// PROTOCOL, IR-PHOTO-v1.0

AI Food-Photo Logging Methodology

Sub-protocol of the Independent Reviews rubric · Last updated May 23, 2026 · Lead: Sebastian Vance · Statistics: Mei-Lin Zhou

Scope. This document outlines the 30-plated-meal photo-AI benchmark utilized to evaluate each application on Independent Reviews that implements a photo-based logging process. It generates the AI-photo-recognition sub-score that contributes to the composite. The accuracy of photo-AI is assessed separately from the overall calorie accuracy protocol since photo-AI operates as an independent pipeline with unique failure modes.

1. Why a separate photo-AI protocol

The photo-AI logging process is particularly susceptible to unnoticed, confident mistakes. A misread barcode can be identified when the user sees the incorrect item displayed. A manual entry can be corrected when the user types and reviews it.
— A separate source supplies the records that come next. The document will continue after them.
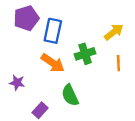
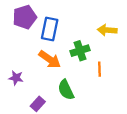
yellow arrow: (114, 32) -> (107, 30), turned -138
orange line: (118, 63) -> (100, 69), moved

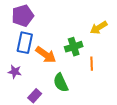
blue rectangle: (50, 29) -> (25, 43), moved
yellow arrow: (107, 30) -> (99, 28), turned -36

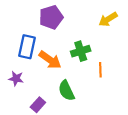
purple pentagon: (23, 16) -> (51, 17), moved
yellow arrow: (99, 28) -> (108, 19), moved

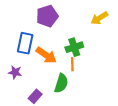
orange line: (100, 70) -> (72, 64), moved
green semicircle: (66, 91) -> (61, 83), turned -138

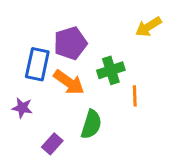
purple pentagon: (47, 16) -> (70, 43), moved
orange line: (72, 64) -> (135, 96), moved

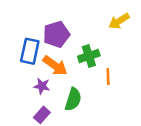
purple star: (22, 108) -> (42, 86), moved

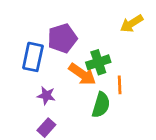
orange arrow: (55, 66) -> (82, 74), moved
green semicircle: (73, 99) -> (101, 105), moved

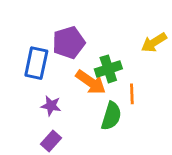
yellow arrow: (132, 24) -> (154, 43), moved

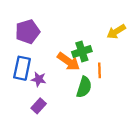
purple pentagon: (69, 43) -> (28, 32), moved
blue rectangle: (36, 63) -> (22, 68), moved

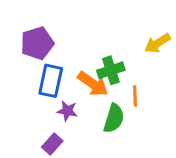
blue rectangle: (22, 68) -> (51, 81), moved
purple star: (39, 79) -> (67, 111), moved

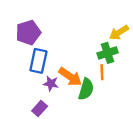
green cross: (111, 70) -> (108, 53), moved
orange arrow: (93, 84) -> (70, 77), moved

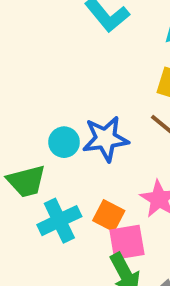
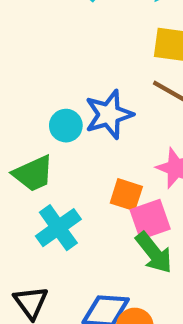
cyan cross: (59, 221) -> (58, 228), moved

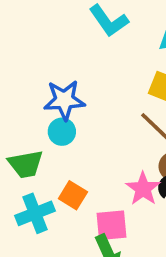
blue star: (109, 114) -> (64, 100), moved
orange square: (126, 195) -> (73, 195), moved

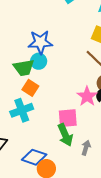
green trapezoid: (26, 164) -> (24, 68), moved
orange square: (73, 195) -> (30, 88), moved

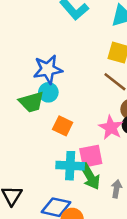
orange square: (30, 88) -> (63, 126), moved
cyan cross: (22, 110) -> (70, 166), moved, turned 30

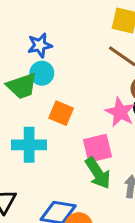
blue star: (48, 69) -> (40, 45), size x0.7
cyan cross: (70, 166) -> (29, 145), moved

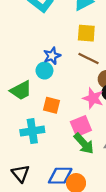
blue star: (40, 45) -> (52, 56), moved
cyan circle: (42, 73) -> (44, 71), moved

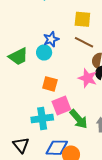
green trapezoid: (21, 90) -> (18, 56), moved
pink square: (81, 126) -> (61, 105), moved
cyan cross: (32, 131) -> (42, 119), moved

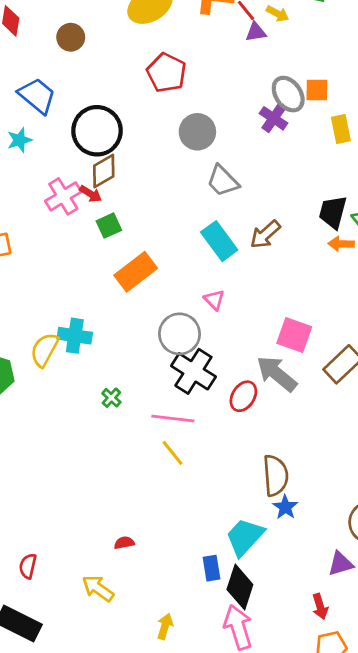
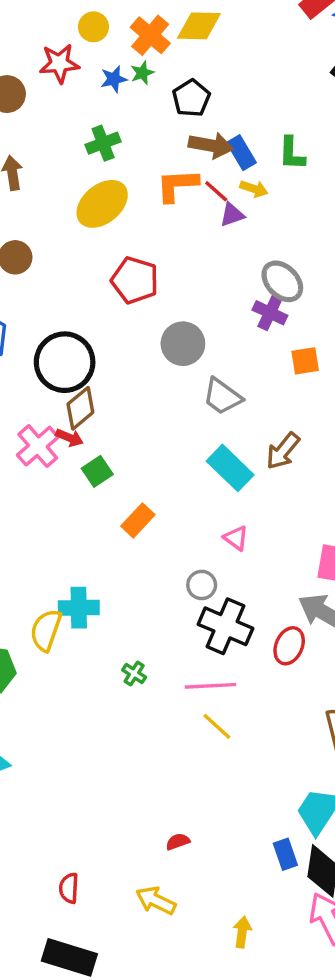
orange square: (317, 90) -> (305, 361), moved
orange rectangle: (136, 272) -> (138, 520), size x0.7
gray circle: (179, 334) -> (202, 585), size x0.6

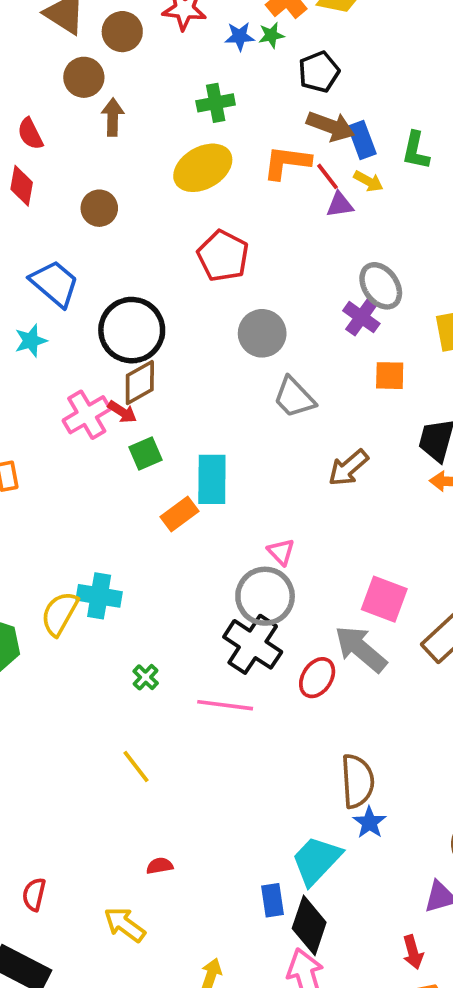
cyan rectangle: (230, 468) -> (212, 479), moved, turned 36
gray circle: (202, 585) -> (265, 596), moved, size x1.8
yellow line: (217, 726) -> (136, 766), moved

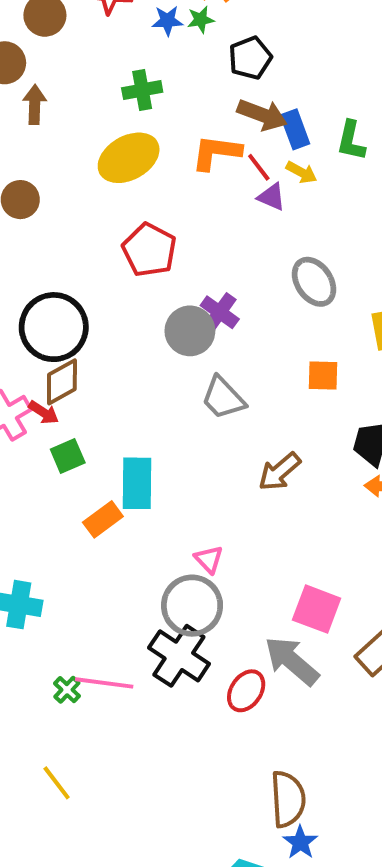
purple triangle: (340, 205) -> (272, 197), turned 32
purple cross: (361, 317) -> (220, 312), moved
pink line: (225, 705) -> (104, 683), moved

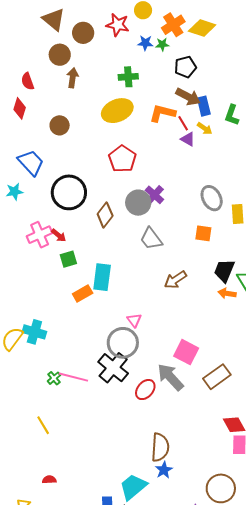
gray ellipse: (314, 282) -> (212, 198), moved
brown diamond: (62, 382) -> (105, 215), moved, turned -30

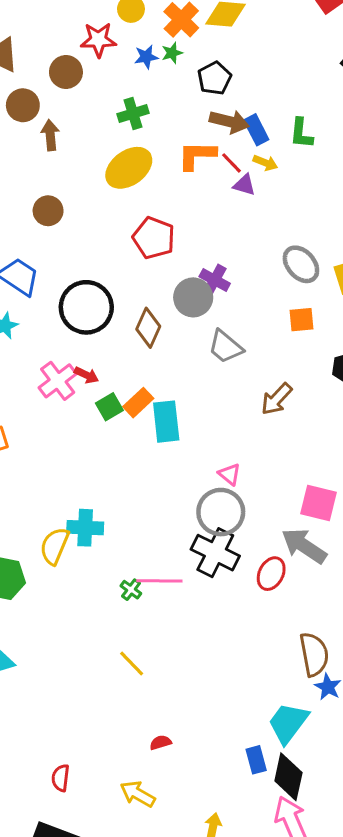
brown circle: (83, 33) -> (66, 72), moved
orange rectangle: (83, 293) -> (138, 403), moved

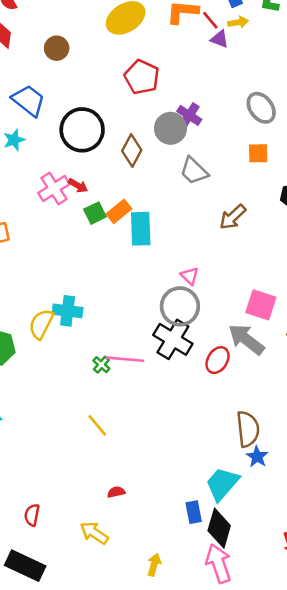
yellow arrow: (265, 163) -> (238, 22), turned -36

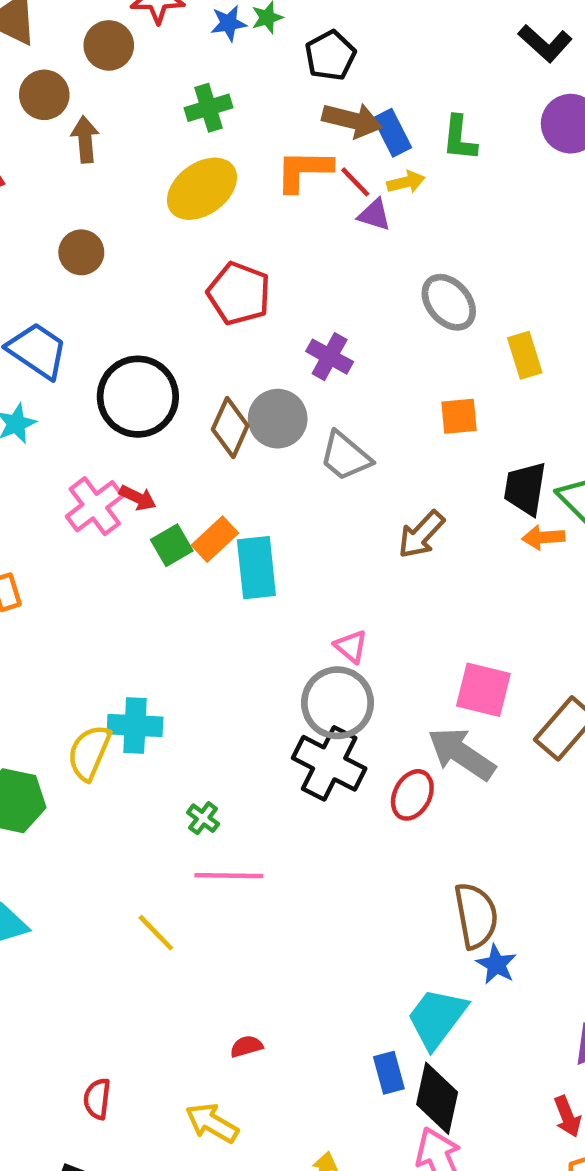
gray ellipse: (261, 108) -> (449, 302), moved
gray circle: (171, 128) -> (278, 419), moved
pink line: (125, 359) -> (229, 876), moved
yellow line: (97, 425) -> (156, 933), moved

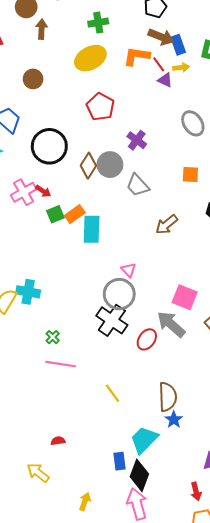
yellow line: (156, 933) -> (112, 393), moved

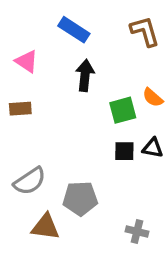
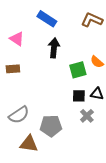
brown L-shape: (145, 31) -> (92, 20), turned -50
gray cross: (137, 232) -> (87, 116), moved, turned 32

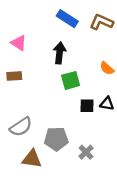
blue rectangle: (47, 19) -> (67, 19), moved
green square: (78, 70) -> (71, 80), moved
gray cross: (87, 116) -> (86, 152), moved

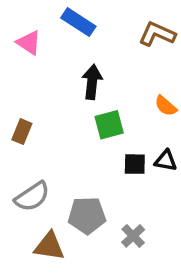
blue rectangle: (67, 19) -> (78, 22), moved
pink triangle: (19, 43) -> (29, 43), moved
brown rectangle: (14, 76) -> (22, 132), moved, turned -64

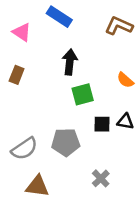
brown rectangle: (22, 132) -> (17, 75), moved
gray pentagon: (87, 215) -> (66, 142), moved

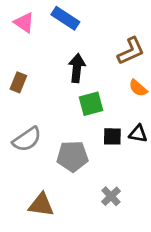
brown L-shape: (119, 26) -> (131, 51), moved, turned 132
pink triangle: (22, 32) -> (24, 22), moved
gray semicircle: (24, 149) -> (27, 139), moved

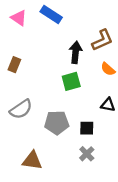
black arrow: (77, 68) -> (76, 52), moved
black square: (112, 136) -> (87, 128), moved

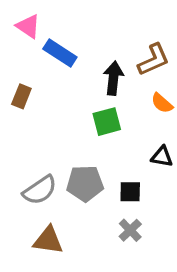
blue rectangle: (51, 14) -> (60, 53), moved
gray semicircle: (21, 109) -> (40, 190), moved

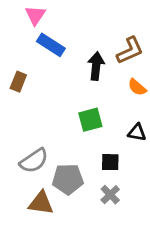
pink triangle: (28, 26) -> (35, 15), moved, turned 30
green square: (107, 122) -> (90, 120), moved
gray pentagon: (85, 183) -> (68, 179), moved

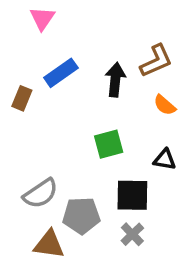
blue rectangle: (51, 45) -> (61, 73), moved, turned -68
black square: (110, 162) -> (132, 195), size x1.5

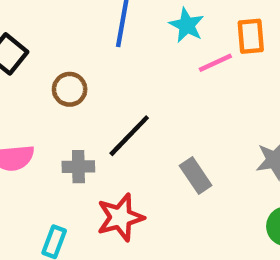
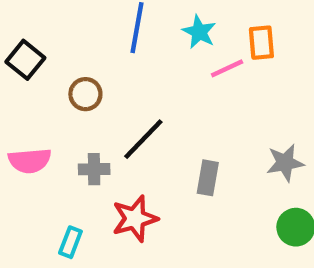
gray rectangle: (196, 175) -> (208, 178), turned 44

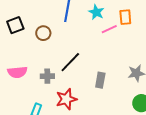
black square: (25, 60) -> (15, 25), turned 30
brown circle: (85, 94) -> (43, 33), moved

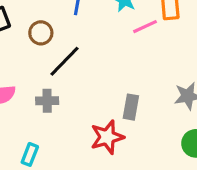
black line: (70, 62) -> (65, 61), moved
red star: (66, 99) -> (107, 137), moved

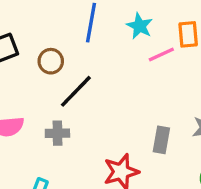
gray rectangle: (131, 107) -> (161, 140), moved

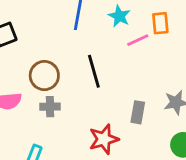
brown circle: (51, 61) -> (44, 76), moved, size x1.4
black line: (76, 91) -> (94, 71), moved, turned -60

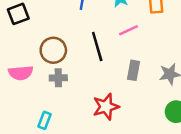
pink line: (138, 40) -> (128, 30), moved
gray rectangle: (138, 112) -> (133, 70), moved

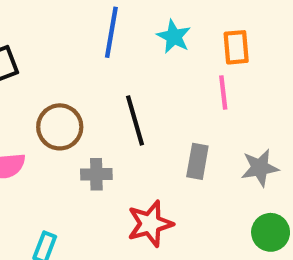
pink line: (128, 30) -> (223, 93), moved, turned -72
gray cross: (58, 78) -> (96, 174), moved

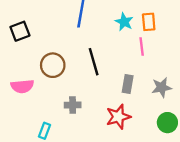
cyan star: (174, 37) -> (124, 22), moved
gray cross: (96, 174) -> (73, 105), moved
red star: (150, 224) -> (118, 117), moved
In contrast, a photo-AI estimate inherently has the least user attention, as the user merely takes a picture and accepts the app's output. If the app indicates "Caesar salad with grilled chicken: 480 kcal" while the actual dish is "fettuccine alfredo with shrimp: 1,140 kcal," the user may never recognize the mistake. Over three weeks of such unnoticed errors, a 500 kcal/day deficit can shift to a 200 kcal/day surplus.

This photo-AI benchmark thus distinguishes three quantifiable failure modes: identification, portion estimation, and final calorie estimation, and evaluates each separately rather than merging them into a single score. An app may accurately identify a dish yet poorly estimate its portion; another may correctly size the portion but misidentify the dish; we aim to capture both aspects.

2. The 30-plated-meal sample

The benchmark consists of 30 plated meals that are prepared and weighed in a laboratory setting. The choice of 30 meals strikes a practical balance between statistical reliability (n=30 provides a manageable confidence interval on per-meal MAPE while adhering to the budget for monthly retesting) and the expense of standardizing plating and lighting for each individual meal.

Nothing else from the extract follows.